Sunday, June 24, 2007

"You thought you could change someone, the truth is, you changed yourself" - Yiki 2007

Currently listening to : Nelly Furtado - All Good Things (Come to an end)

I alwiz wanted to continue blogging... but after so long of not doing it... its been like 7 months of so since my last meaningful post... i guess.. too much had happened in recent times... this 7 months was not anything close to my expectations.. as i completed my undergrad and evrything.. as usual, i returned to msia... deciding on where my future lies... i decided to come back to melbourne for another 1 n a half years of study.. But the whole equation of coming back to melbourne was more of weighted to personal reasons rather than wanting to serious study... not tat i m not serious.. but i think, i shouldn't lie to my blog.. i honestly came back more on personal reasons... more to the reason of me not wanting to kick start my 30 years plus of career.. But undoubtedly, my choice of course and the effort that i put in this sem was undoubtedly better than what i normally do... so i have no regrets with my studies...

However, the other reasons and things tat i wud like to c happening never came close to happening as my predictions went all wrong... Things i didn't assume occuring occured instead.. The most significant happening i guess wud be meeting someone (not liking to put names, lets call her Anony, and yes she's a girl)... After 22 years of ups and downs in life.. i thought i wud have learnt enuff to be strong enuff to face plentiful of circumstances.. but in dealing with Anony, i failed.. or should i say miserably... I lost myself so badly... Did so many gay things... Which i am so distraught to even mention it.. But my conclusion is, in this scenario.. plenty of things sided on the bad side... One good thing abt evrything is tat i found myself back to the arms of God... Nevertheless, i went back to Hope Melbourne Church... which is not my style at all.. I went back seeking God's help... Cuz thru out this period.. It was HIM that has given me so much courage and strength... i guess... thru out this period, fear was in my mind afterall... it was a totally new definition of fear to me... the fear tat she said she was once feared of...

I really do not know how the ending is going to be... probably there's no good in knowing... i thinki i write a good chinese phrase myself.. "我知道到最後我也是不會得到你的愛。。 如果傻傻的留下。。 為何不要瀟灑的離開。。。"... things i wud say went pretty bad... from losing myself... n finding myself in so much fear... finding myself not belonging to me... n yet i have to stand firm to protect evryone else... protecting so many ppl which i wud say their problems has so least to do with me... I found myself being the center of evrything.... seems to me as thou... My energy was draint by more than myself... n yet... i m struggling with my own problems as well... who m i to blame...

I got my mum n sis overly worried about this.. I know i shudn't have... It is becuz... they r the only person in this world that i can count n depend on... Becoming the youngest in the family was really a huge plus plus.. haha... so i must really thank them n God for giving them to me... Mum n sis... i really feel like coming home from this cold winter of melbourne.. but i guess... I cant be running away from such problems... after overcoming this, i belief my life will be much more stronger to serve God...

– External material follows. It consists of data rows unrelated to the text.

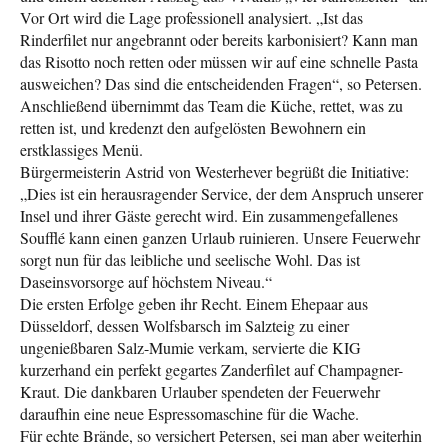
Vor Ort wird die Lage professionell analysiert. „Ist das
Rinderfilet nur angebrannt oder bereits karbonisiert? Kann man
das Risotto noch retten oder müssen wir auf eine schnelle Pasta
ausweichen? Das sind die entscheidenden Fragen“, so Petersen.
Anschließend übernimmt das Team die Küche, rettet, was zu
retten ist, und kredenzt den aufgelösten Bewohnern ein
erstklassiges Menü.
Bürgermeisterin Astrid von Westerhever begrüßt die Initiative:
„Dies ist ein herausragender Service, der dem Anspruch unserer
Insel und ihrer Gäste gerecht wird. Ein zusammengefallenes
Soufflé kann einen ganzen Urlaub ruinieren. Unsere Feuerwehr
sorgt nun für das leibliche und seelische Wohl. Das ist
Daseinsvorsorge auf höchstem Niveau.“
Die ersten Erfolge geben ihr Recht. Einem Ehepaar aus
Düsseldorf, dessen Wolfsbarsch im Salzteig zu einer
ungenießbaren Salz-Mumie verkam, servierte die KIG
kurzerhand ein perfekt gegartes Zanderfilet auf Champagner-
Kraut. Die dankbaren Urlauber spendeten der Feuerwehr
daraufhin eine neue Espressomaschine für die Wache.
Für echte Brände, so versichert Petersen, sei man aber weiterhin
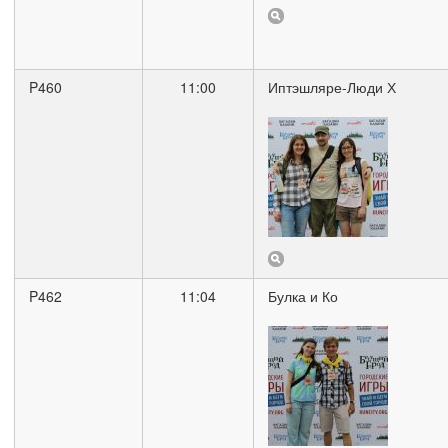
P460
11:00
Иптэшляре-Люди Х
P462
11:04
Булка и Ко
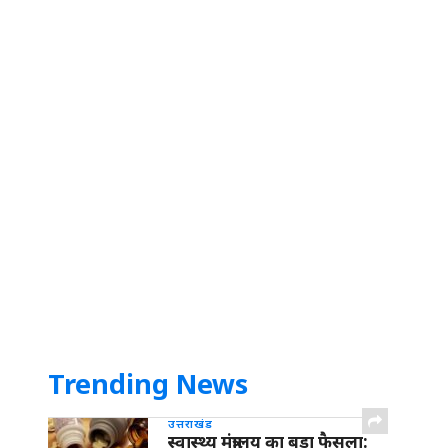
Trending News
उत्तराखंड
स्वास्थ्य मंत्रालय का बड़ा फैसला:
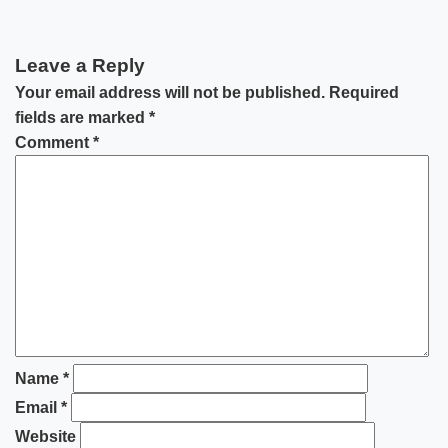
Leave a Reply
Your email address will not be published.
Required
fields are marked
*
Comment
*
Name
*
Email
*
Website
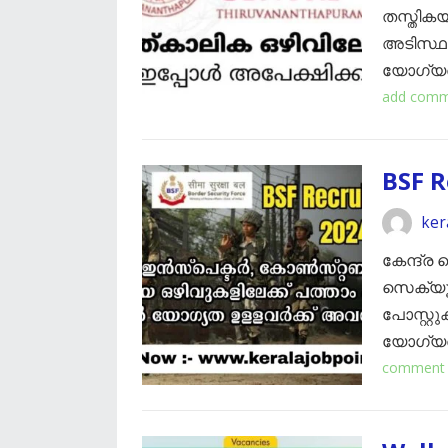
തസ്തികയ
അടിസ്ഥാ
യോഗ്യത
add com
BSF 
ker
കേന്ദ്ര 
സെക്യൂര
പോസ്റ്റുകള
യോഗ്യത
comment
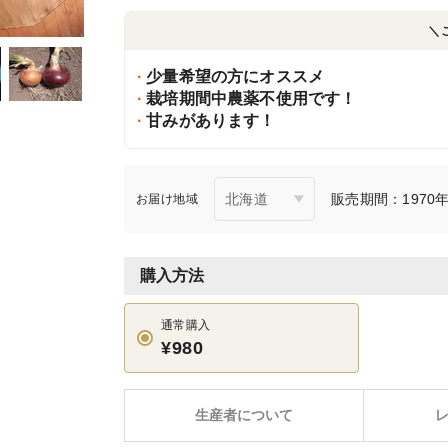
＼
少量希望の方にオススメ
栽培期間中農薬不使用です！
甘みがあります！
販売期間：1970年1
お届け地域
購入方法
通常購入
¥980
生産者について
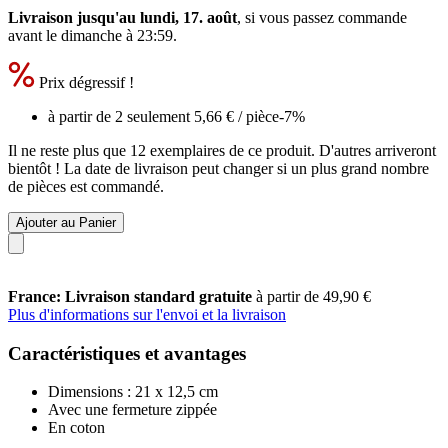
Livraison jusqu'au lundi, 17. août
, si vous passez commande
avant le
dimanche à 23:59
.
Prix dégressif !
à partir de 2 seulement
5,66 €
/ pièce
-7%
Il ne reste plus que 12 exemplaires de ce produit. D'autres arriveront
bientôt ! La date de livraison peut changer si un plus grand nombre
de pièces est commandé.
Ajouter au Panier
France: Livraison standard gratuite
à partir de 49,90 €
Plus d'informations sur l'envoi et la livraison
Caractéristiques et avantages
Dimensions : 21 x 12,5 cm
Avec une fermeture zippée
En coton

Today, church was talking abt Steward... Talking abt how to serve God... I found myself losing faith and i m not as much as willing to serve God anymore... I must apologize... I guess i need the breakthru prayers just now... I din get any from the cg leaders but i did prayed for it myself... N now i guess God is helping me once again... giving me the strength for everything... N now i m ready to serve again... Thank the living God...

To conclude this, i guess all good things really have to come to an end... But in this case, i really can say i enjoyed a lot thru out the procedures... No doubt i have plenty of downs as well... But it was really great when the happy things occured... The best i wud say was on her bday... hehe.. thank u for everything... i will b there till the 27th ya... tats the day when both our exams end...

p/s : thanks Steven n Christian for prayers of strength for my last paper this coming wednesday.. really needed it... hehe.. i shall work hard... as i belief... God only help those that help themselves.... Thanks the Almighty God... n oh ya.. thanx Bridget too...

=)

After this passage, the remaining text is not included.